--- TRY IT ---
Could you say how many lines in the entries contain the string "本稿では"? Give only that number.

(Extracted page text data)

-------

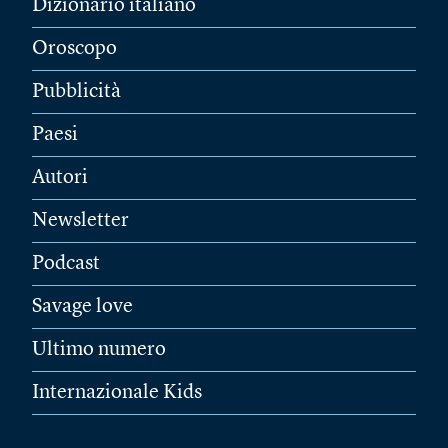
Dizionario italiano
Oroscopo
Pubblicità
Paesi
Autori
Newsletter
Podcast
Savage love
Ultimo numero
Internazionale Kids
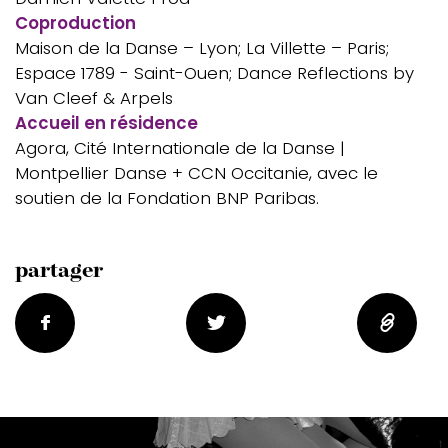
Coproduction
Maison de la Danse – Lyon; La Villette – Paris;
Espace 1789 - Saint-Ouen; Dance Reflections by
Van Cleef & Arpels
Accueil en résidence
Agora, Cité Internationale de la Danse |
Montpellier Danse + CCN Occitanie, avec le
soutien de la Fondation BNP Paribas.
partager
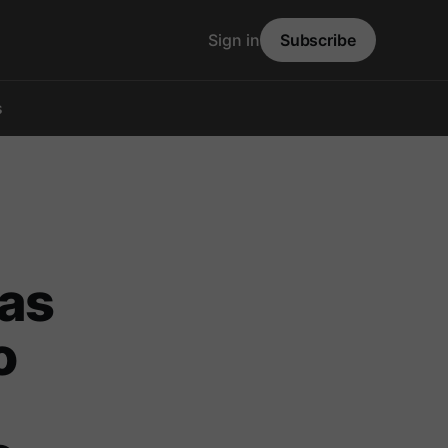
Sign in
Subscribe
s
as
o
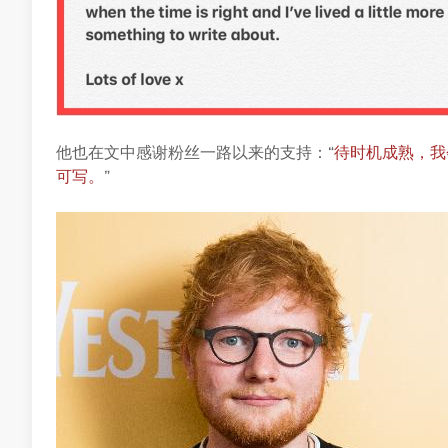
他也在文中感谢粉丝一路以来的支持：“
待时机成熟，我
可写。
”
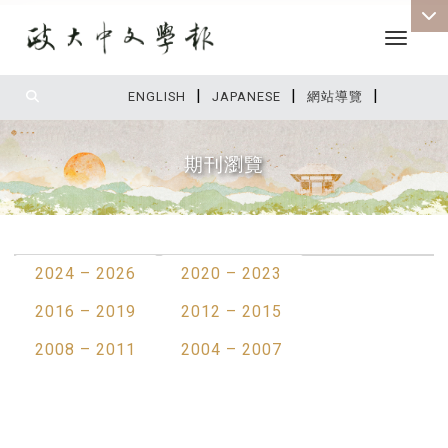
Toggle 
|
|
|
:::
ENGLISH
JAPANESE
網站導覽
期刊瀏覽
:::
2024 – 2026
2020 – 2023
2016 – 2019
2012 – 2015
2008 – 2011
2004 – 2007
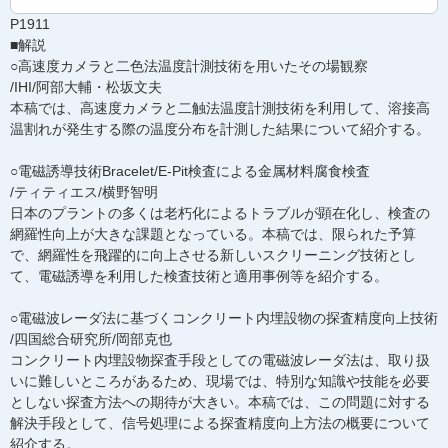
P1911
■解説
○高速度カメラと二色法温度計測技術を用いたその場観察
/IHI/阿部大輔・松坂文夫
本稿では、高速度カメラと二触法温度計測技術を利用して、溶接高
温割れが発生する際の温度分布を計測した結果について紹介する。
○電磁誘導技術Bracelet/E-Pit検査による金属材料腐食検査
/ティティエス/横野智明
日本のプラントの多くは老朽化によるトラブルが顕在化し、検査の
網羅性向上が大きな課題となっている。本稿では、限られた予算
で、網羅性を飛躍的に向上させる新しいスクリーニング技術とし
て、電磁誘導を利用した検査技術と適用事例等を紹介する。
○電磁波レーダ法に基づくコンクリート内埋設物の探査精度向上技術
/四国総合研究所/岡部克也
コンクリート内埋設物探査手段としての電磁波レーダ法は、取り扱
いに難しいところがあるため、現場では、特別な知識や技能を必要
としない探査方法への期待が大きい。本稿では、この問題に対する
解決手段として、信号処理による探査精度向上方法の概要について
紹介する。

-------

--- SOLUTION TO THIS TASK ---
3